28 Dec 2011 Tyler Crosson discovers success in swimming
by Mark Oliver
Tyler Crosson started swimming just before his 12th birthday as a means to keep in shape during off-season football. However, after discovering his potential in the pool, he never went back to football.
Today, as a junior at Conway High School, Tyler has earned multiple awards and honors, including making the High School All Region and All State teams for the past two years, earning second place in the high school state meet as a sophomore, qualifying for Jr. Nationals and setting multiple team records, as well as being recognized as a USA Swimming Scholastic All American.
“Swimming has been a large part of my life over the past few years and has taught me so much,” Crosson said. “I love that swim is always pushing me and I always have a goal to work toward.”
At 16, Tyler’s abilities have already garnered attention from many universities, including Wyoming, Kentucky, West Virginia, LSU, Ohio State, Michigan, Drury, Indiana and the Naval Academy.
“Academics are very important to me,” said Crosson, who currently carries a 4.0 GPA. “My goal is to attend a [division one] college or university and compete in swimming at the highest level, qualify and compete in Olympic trials and pursue a degree in architecture.”
Aside from Conway High School, Tyler is also an active participant in AquaKids, a year-round competitive swim team at Hendrix College in Conway that is designed to improve skills in swimmers of all ages and abilities.

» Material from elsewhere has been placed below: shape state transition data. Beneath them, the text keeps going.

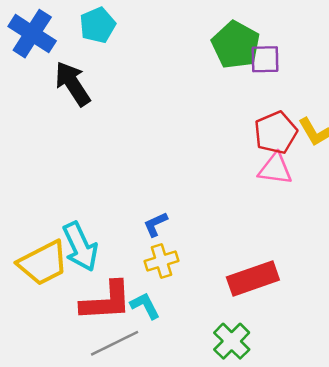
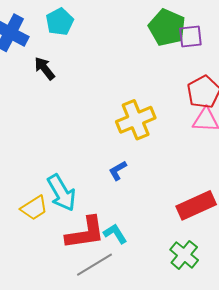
black arrow: (73, 84) -> (45, 68), size x0.7
yellow cross: (161, 261) -> (136, 120), moved, size x1.5
yellow trapezoid: (43, 263) -> (34, 208), size x0.7

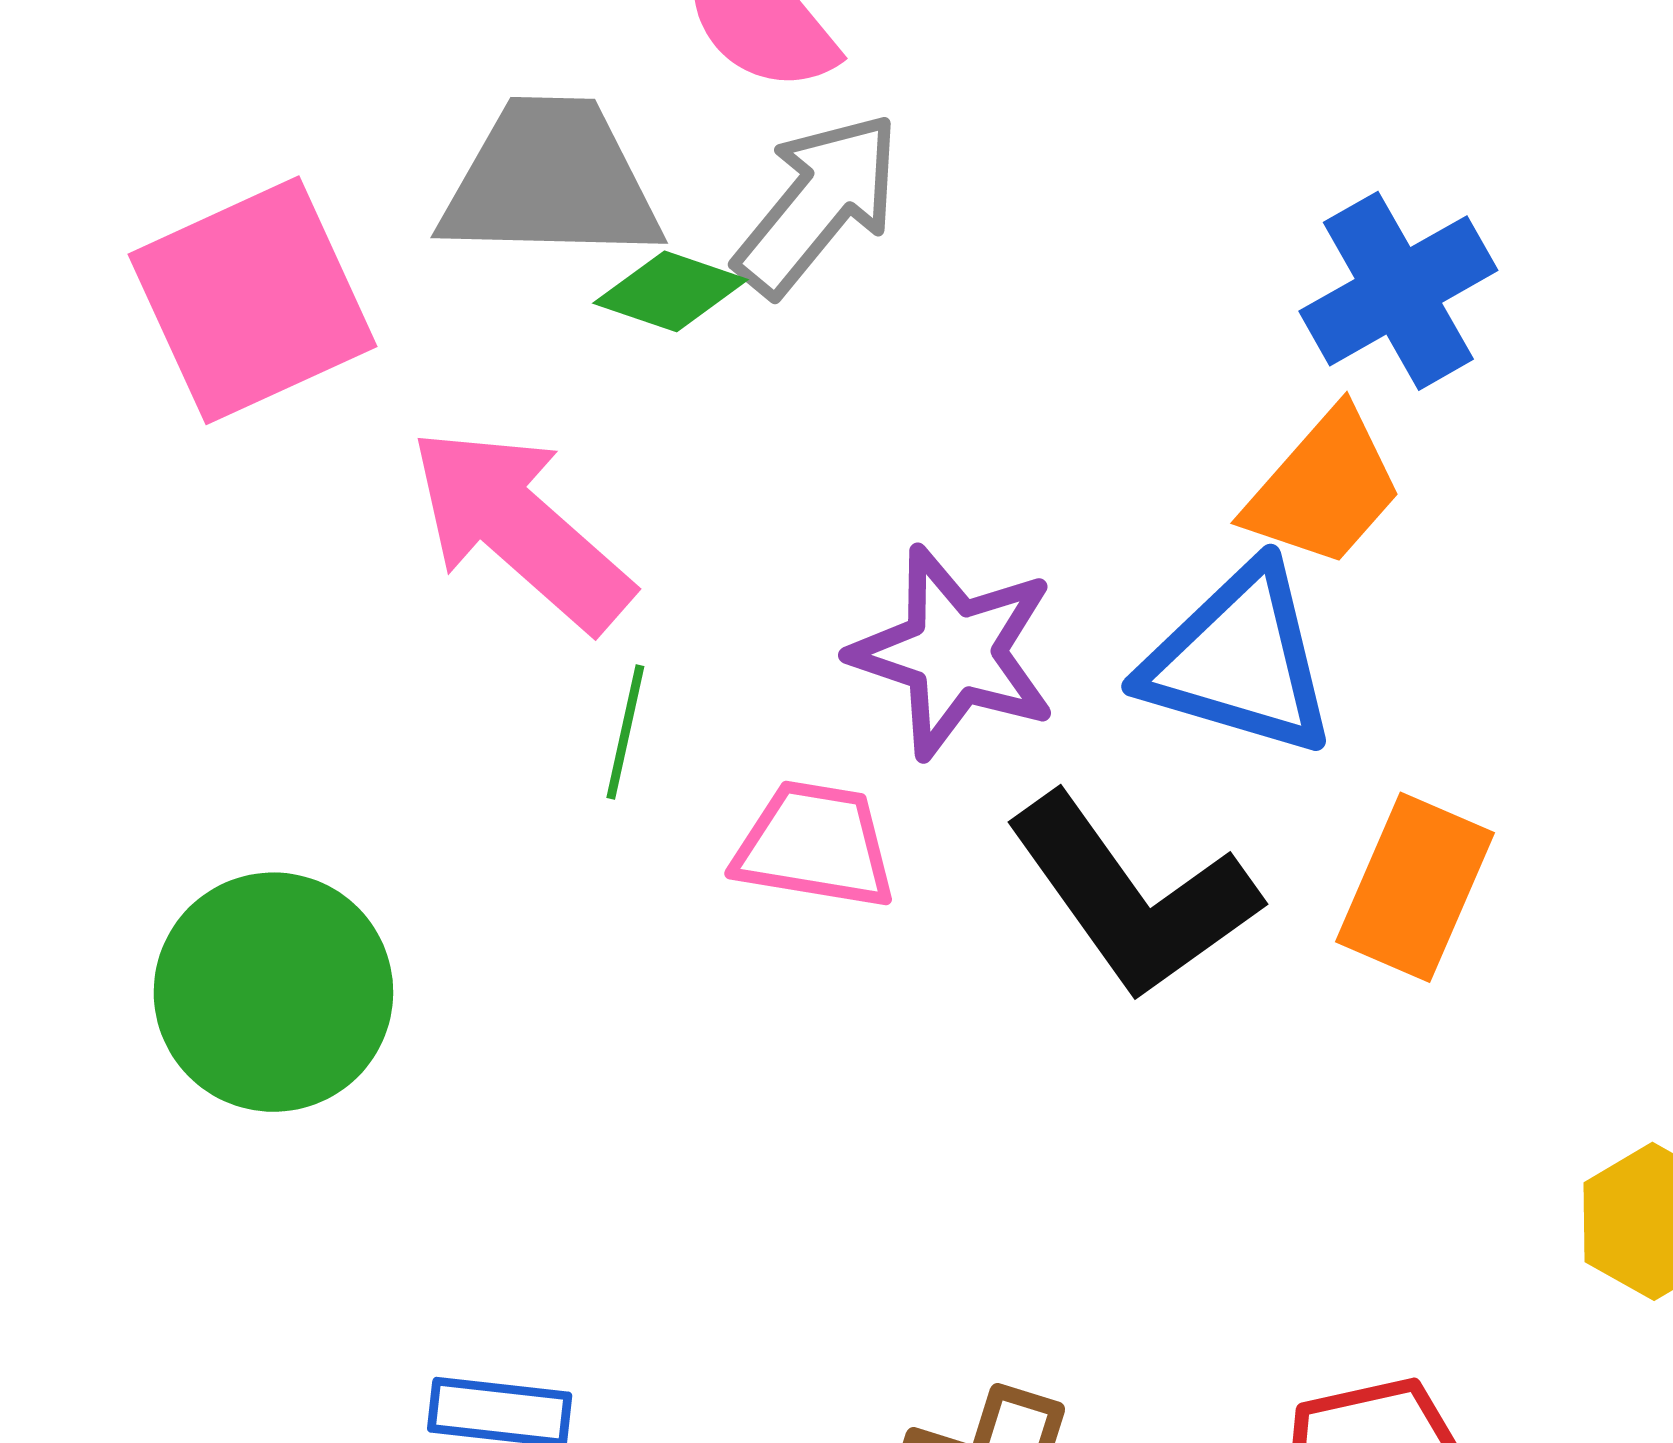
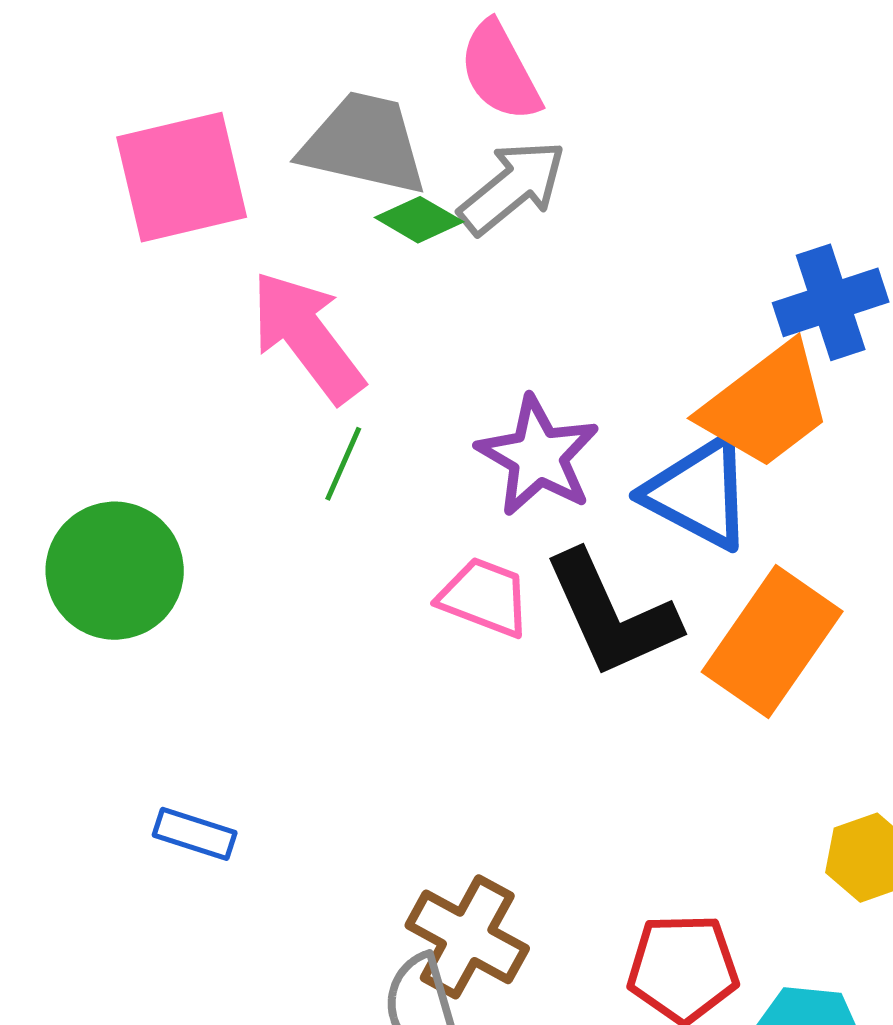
orange trapezoid: (1324, 488) -> (766, 406), size x1.4
pink trapezoid: (815, 845) -> (484, 597), moved
orange rectangle: (1415, 887) -> (772, 642), size x1.4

It didn’t take long for Crosson to start breaking records, either — he holds more than 15 records in various events in the program.
Being successful in the pool is no easy task, however. “I have had to work very hard over the years to get to where I am at,” Crosson said. “I practice every day — sometimes twice per day —for 48 to 50 weeks out of the year. The practice is hard and I am typically exhausted throughout the week. The sport has required a lot of energy and dedication, but it has all been worth it.”
Practices typically last two hours and involve both dry land routines and water routines. During swim meets, Tyler sometimes competes against several hundred other swimmers in a variety of solo and team activities, all searching for the fastest time. Larger meets feature the top swimmers from a particular geographical area of the United States, upping the competition considerably.
Outside of swimming, Tyler is involved with K-Life, a Christian organization for teens, and mission trips with First Presbyterian Church. At Conway High, he’s also in Beta Club and Caring Cats and enjoys playing basketball, racquetball, tennis and ultimate Frisbee with his friends.